> **Data provided**
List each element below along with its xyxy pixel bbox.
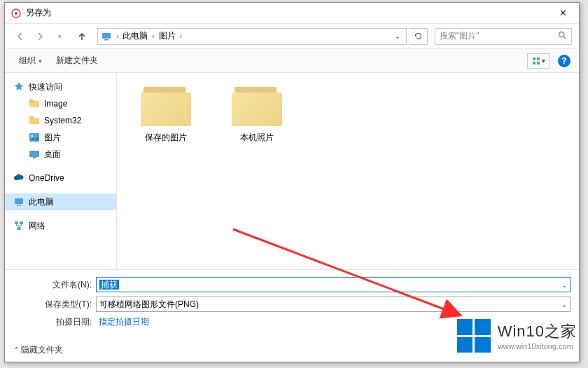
svg-rect-11 (29, 100, 34, 102)
svg-rect-17 (33, 157, 36, 158)
organize-menu[interactable]: 组织 ▾ (13, 52, 48, 69)
svg-rect-13 (29, 116, 34, 118)
svg-rect-21 (20, 222, 23, 224)
sidebar-item-pictures[interactable]: 图片 (5, 129, 116, 146)
window-title: 另存为 (26, 7, 547, 19)
svg-rect-20 (15, 222, 18, 224)
svg-rect-12 (29, 118, 39, 124)
svg-rect-2 (102, 33, 111, 39)
sidebar-item-image[interactable]: Image (5, 95, 116, 112)
folder-icon (29, 98, 40, 109)
up-button[interactable] (74, 28, 90, 45)
pictures-icon (29, 132, 40, 143)
sidebar-item-system32[interactable]: System32 (5, 112, 116, 129)
chevron-right-icon: › (152, 32, 154, 40)
watermark-url: www.win10xitong.com (498, 342, 577, 350)
recent-dropdown[interactable]: ▾ (51, 28, 68, 45)
chevron-down-icon: ▾ (38, 57, 42, 64)
folder-camera-roll[interactable]: 本机照片 (222, 86, 292, 144)
hide-folders-toggle[interactable]: ˄ 隐藏文件夹 (15, 344, 63, 356)
search-icon (558, 31, 567, 42)
svg-rect-14 (29, 133, 39, 142)
svg-point-1 (15, 12, 18, 15)
watermark: Win10之家 www.win10xitong.com (457, 319, 577, 353)
svg-rect-18 (15, 198, 23, 204)
search-input[interactable]: 搜索"图片" (435, 28, 572, 45)
svg-rect-16 (29, 151, 39, 157)
date-label: 拍摄日期: (13, 316, 96, 328)
titlebar: 另存为 ✕ (5, 3, 579, 24)
save-as-dialog: 另存为 ✕ ▾ › 此电脑 › 图片 › ⌄ 搜索"图片" (4, 2, 580, 362)
breadcrumb-folder[interactable]: 图片 (159, 30, 176, 42)
pc-icon (101, 31, 112, 42)
search-placeholder: 搜索"图片" (440, 30, 479, 42)
address-bar[interactable]: › 此电脑 › 图片 › ⌄ (97, 28, 407, 45)
address-dropdown[interactable]: ⌄ (392, 32, 403, 40)
filetype-select[interactable]: 可移植网络图形文件(PNG) ⌄ (96, 297, 570, 312)
svg-rect-9 (537, 62, 540, 64)
filename-input[interactable]: 捕获 ⌄ (96, 277, 570, 292)
nav-sidebar: 快速访问 Image System32 图片 桌面 OneDrive (5, 73, 117, 269)
svg-rect-6 (533, 57, 536, 60)
nav-bar: ▾ › 此电脑 › 图片 › ⌄ 搜索"图片" (5, 24, 579, 49)
chevron-right-icon: › (180, 32, 182, 40)
svg-line-5 (564, 36, 566, 39)
new-folder-button[interactable]: 新建文件夹 (50, 52, 104, 69)
chevron-down-icon[interactable]: ⌄ (557, 301, 567, 308)
svg-rect-22 (18, 227, 21, 230)
svg-point-4 (559, 32, 564, 36)
close-button[interactable]: ✕ (547, 3, 579, 23)
folder-icon (29, 115, 40, 126)
date-picker-link[interactable]: 指定拍摄日期 (96, 316, 149, 328)
sidebar-quick-access[interactable]: 快速访问 (5, 79, 116, 95)
toolbar: 组织 ▾ 新建文件夹 ▾ ? (5, 49, 579, 73)
desktop-icon (29, 149, 40, 160)
refresh-button[interactable] (410, 28, 428, 45)
help-button[interactable]: ? (558, 55, 570, 67)
filetype-label: 保存类型(T): (13, 299, 96, 311)
forward-button[interactable] (31, 28, 48, 45)
pc-icon (13, 196, 24, 207)
watermark-title: Win10之家 (498, 321, 577, 342)
view-options-button[interactable]: ▾ (527, 53, 550, 69)
app-icon (10, 8, 22, 19)
cloud-icon (13, 172, 24, 184)
filename-label: 文件名(N): (13, 279, 96, 291)
sidebar-onedrive[interactable]: OneDrive (5, 170, 116, 186)
svg-rect-8 (533, 62, 536, 64)
svg-rect-10 (29, 101, 39, 107)
dialog-body: 快速访问 Image System32 图片 桌面 OneDrive (5, 73, 579, 269)
file-list[interactable]: 保存的图片 本机照片 (117, 73, 579, 269)
windows-logo-icon (457, 319, 491, 353)
network-icon (13, 220, 24, 231)
svg-point-15 (31, 135, 34, 137)
sidebar-item-desktop[interactable]: 桌面 (5, 146, 116, 163)
svg-rect-3 (104, 39, 108, 41)
chevron-up-icon: ˄ (15, 346, 18, 354)
sidebar-network[interactable]: 网络 (5, 217, 116, 234)
svg-rect-7 (537, 57, 540, 60)
folder-label: 本机照片 (240, 132, 274, 144)
folder-saved-pictures[interactable]: 保存的图片 (131, 86, 201, 144)
back-button[interactable] (12, 28, 29, 45)
folder-icon (232, 86, 282, 126)
breadcrumb-root[interactable]: 此电脑 (122, 30, 148, 42)
folder-icon (141, 86, 191, 126)
chevron-right-icon: › (116, 32, 118, 40)
folder-label: 保存的图片 (145, 132, 187, 144)
svg-rect-19 (17, 205, 21, 206)
sidebar-this-pc[interactable]: 此电脑 (5, 193, 116, 210)
chevron-down-icon[interactable]: ⌄ (557, 281, 567, 289)
star-icon (13, 81, 24, 93)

> **Required work**
When copying the entries above, keep each word as it is and exclude any image.

> **Task solution**
List each element below along with its xyxy pixel bbox.
svg-rect-11 (29, 100, 34, 102)
svg-rect-17 (33, 157, 36, 158)
organize-menu[interactable]: 组织 ▾ (13, 52, 48, 69)
svg-rect-13 (29, 116, 34, 118)
svg-rect-21 (20, 222, 23, 224)
sidebar-item-pictures[interactable]: 图片 (5, 129, 116, 146)
window-title: 另存为 (26, 7, 547, 19)
svg-rect-20 (15, 222, 18, 224)
svg-rect-12 (29, 118, 39, 124)
svg-rect-2 (102, 33, 111, 39)
sidebar-item-image[interactable]: Image (5, 95, 116, 112)
folder-icon (29, 98, 40, 109)
up-button[interactable] (74, 28, 90, 45)
pictures-icon (29, 132, 40, 143)
sidebar-item-system32[interactable]: System32 (5, 112, 116, 129)
chevron-right-icon: › (152, 32, 154, 40)
watermark-url: www.win10xitong.com (498, 342, 577, 350)
recent-dropdown[interactable]: ▾ (51, 28, 68, 45)
chevron-down-icon: ▾ (38, 57, 42, 64)
folder-camera-roll[interactable]: 本机照片 (222, 86, 292, 144)
hide-folders-toggle[interactable]: ˄ 隐藏文件夹 (15, 344, 63, 356)
search-icon (558, 31, 567, 42)
svg-rect-14 (29, 133, 39, 142)
svg-point-1 (15, 12, 18, 15)
watermark: Win10之家 www.win10xitong.com (457, 319, 577, 353)
svg-rect-18 (15, 198, 23, 204)
search-input[interactable]: 搜索"图片" (435, 28, 572, 45)
svg-rect-16 (29, 151, 39, 157)
date-label: 拍摄日期: (13, 316, 96, 328)
titlebar: 另存为 ✕ (5, 3, 579, 24)
save-as-dialog: 另存为 ✕ ▾ › 此电脑 › 图片 › ⌄ 搜索"图片" (4, 2, 580, 362)
breadcrumb-folder[interactable]: 图片 (159, 30, 176, 42)
pc-icon (101, 31, 112, 42)
search-placeholder: 搜索"图片" (440, 30, 479, 42)
address-bar[interactable]: › 此电脑 › 图片 › ⌄ (97, 28, 407, 45)
address-dropdown[interactable]: ⌄ (392, 32, 403, 40)
filetype-select[interactable]: 可移植网络图形文件(PNG) ⌄ (96, 297, 570, 312)
svg-rect-9 (537, 62, 540, 64)
filename-input[interactable]: 捕获 ⌄ (96, 277, 570, 292)
nav-sidebar: 快速访问 Image System32 图片 桌面 OneDrive (5, 73, 117, 269)
svg-rect-6 (533, 57, 536, 60)
nav-bar: ▾ › 此电脑 › 图片 › ⌄ 搜索"图片" (5, 24, 579, 49)
chevron-right-icon: › (180, 32, 182, 40)
svg-line-5 (564, 36, 566, 39)
new-folder-button[interactable]: 新建文件夹 (50, 52, 104, 69)
chevron-down-icon[interactable]: ⌄ (557, 301, 567, 308)
svg-rect-22 (18, 227, 21, 230)
svg-point-4 (559, 32, 564, 36)
close-button[interactable]: ✕ (547, 3, 579, 23)
folder-icon (29, 115, 40, 126)
date-picker-link[interactable]: 指定拍摄日期 (96, 316, 149, 328)
sidebar-quick-access[interactable]: 快速访问 (5, 79, 116, 95)
toolbar: 组织 ▾ 新建文件夹 ▾ ? (5, 49, 579, 73)
desktop-icon (29, 149, 40, 160)
refresh-button[interactable] (410, 28, 428, 45)
help-button[interactable]: ? (558, 55, 570, 67)
filetype-label: 保存类型(T): (13, 299, 96, 311)
forward-button[interactable] (31, 28, 48, 45)
pc-icon (13, 196, 24, 207)
watermark-title: Win10之家 (498, 321, 577, 342)
view-options-button[interactable]: ▾ (527, 53, 550, 69)
app-icon (10, 8, 22, 19)
cloud-icon (13, 172, 24, 184)
filename-label: 文件名(N): (13, 279, 96, 291)
sidebar-onedrive[interactable]: OneDrive (5, 170, 116, 186)
svg-rect-8 (533, 62, 536, 64)
svg-rect-10 (29, 101, 39, 107)
dialog-body: 快速访问 Image System32 图片 桌面 OneDrive (5, 73, 579, 269)
file-list[interactable]: 保存的图片 本机照片 (117, 73, 579, 269)
windows-logo-icon (457, 319, 491, 353)
network-icon (13, 220, 24, 231)
svg-point-15 (31, 135, 34, 137)
sidebar-item-desktop[interactable]: 桌面 (5, 146, 116, 163)
svg-rect-3 (104, 39, 108, 41)
chevron-up-icon: ˄ (15, 346, 18, 354)
sidebar-network[interactable]: 网络 (5, 217, 116, 234)
svg-rect-7 (537, 57, 540, 60)
folder-label: 本机照片 (240, 132, 274, 144)
folder-saved-pictures[interactable]: 保存的图片 (131, 86, 201, 144)
back-button[interactable] (12, 28, 29, 45)
folder-icon (232, 86, 282, 126)
breadcrumb-root[interactable]: 此电脑 (122, 30, 148, 42)
folder-icon (141, 86, 191, 126)
chevron-right-icon: › (116, 32, 118, 40)
folder-label: 保存的图片 (145, 132, 187, 144)
svg-rect-19 (17, 205, 21, 206)
sidebar-this-pc[interactable]: 此电脑 (5, 193, 116, 210)
chevron-down-icon[interactable]: ⌄ (557, 281, 567, 289)
star-icon (13, 81, 24, 93)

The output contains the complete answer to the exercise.